Remember that, while the “R” groups or side-chains of amino acids are not directly involved in secondary structure, they influence the dihedral angles and thereby indirectly determine what will form.
This is the first aspect of structure that is mediated directly by the “R groups” or side-chains. The side chains influence the preferred dihedral angles and therefore influence secondary structure. But tertiary structure results from how helices and sheets come together in a 3-D shape.
Tertiary structure may be mediated by hydrophobic interactions, leaving the hydrophilic faces on the surface if the protein is found in water. But, there may also be “salt bridges” formed by interactions between negatively charged (Acid) side chains on one section with a positive (Basic) side-chain on another.
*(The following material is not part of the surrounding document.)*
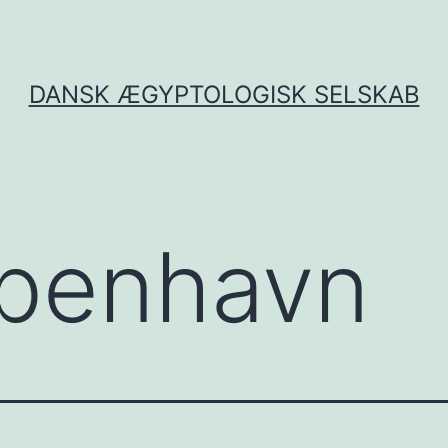
DANSK ÆGYPTOLOGISK SELSKAB
benhavn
There also are covalent interactions, where to Sulfhydryl-containing side chains form a disulfide link. Two cysteine residues that may be very far apart in the primary structure may fold so that the structures in which they reside come close together. They can then form a covalent link:
This is an oxidation, as two electrons are removed. It looks like you would get hydrogen gas out. But, usually, the electrons go somewhere else.
This is when two or more folded polypeptide chains interact to form a larger structure. These are mediated by the same interaction as found in tertiary structure.